PROBLEM STATEMENT — Repeat exactly each line of the material, starting from the line that contains "Frankie is Full of Wrinkly Cuteness and Fun!" and finishing with the final line.

WORKING DATA —
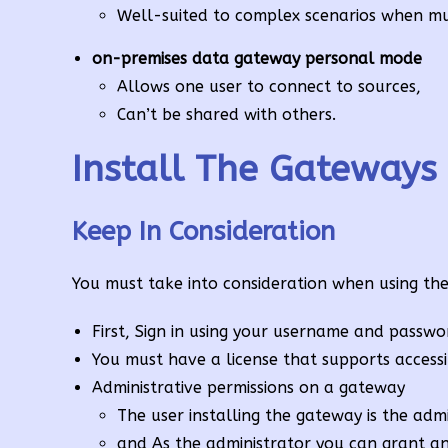
Well-suited to complex scenarios when mul
on-premises data gateway personal mode
Allows one user to connect to sources,
Can’t be shared with others.
Install The Gateways
Keep In Consideration
You must take into consideration when using th
First, Sign in using your username and passwo
You must have a license that supports access
Administrative permissions on a gateway
The user installing the gateway is the adm
and As the administrator you can grant an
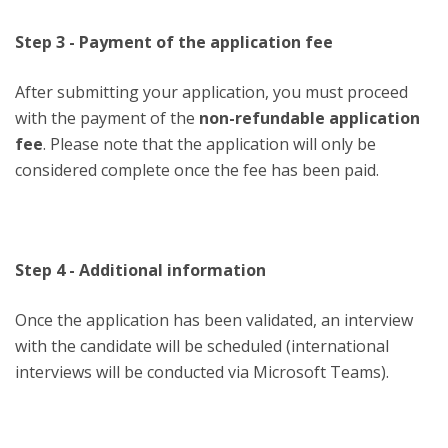
Step 3 - Payment of the application fee
After submitting your application, you must proceed
with the payment of the
non-refundable application
fee
. Please note that the application will only be
considered complete once the fee has been paid.
Step 4 - Additional information
Once the application has been validated, an interview
with the candidate will be scheduled (international
interviews will be conducted via Microsoft Teams).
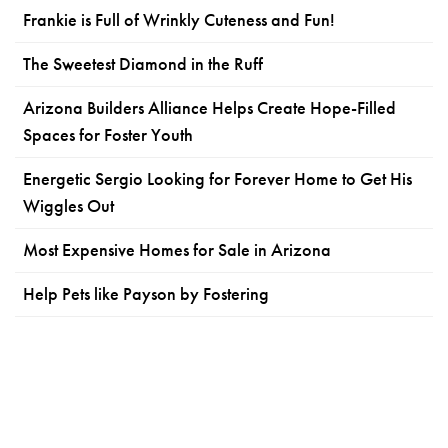
Frankie is Full of Wrinkly Cuteness and Fun!
The Sweetest Diamond in the Ruff
Arizona Builders Alliance Helps Create Hope-Filled
Spaces for Foster Youth
Energetic Sergio Looking for Forever Home to Get His
Wiggles Out
Most Expensive Homes for Sale in Arizona
Help Pets like Payson by Fostering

YOUR SOLUTION —
Frankie is Full of Wrinkly Cuteness and Fun!
The Sweetest Diamond in the Ruff
Arizona Builders Alliance Helps Create Hope-Filled
Spaces for Foster Youth
Energetic Sergio Looking for Forever Home to Get His
Wiggles Out
Most Expensive Homes for Sale in Arizona
Help Pets like Payson by Fostering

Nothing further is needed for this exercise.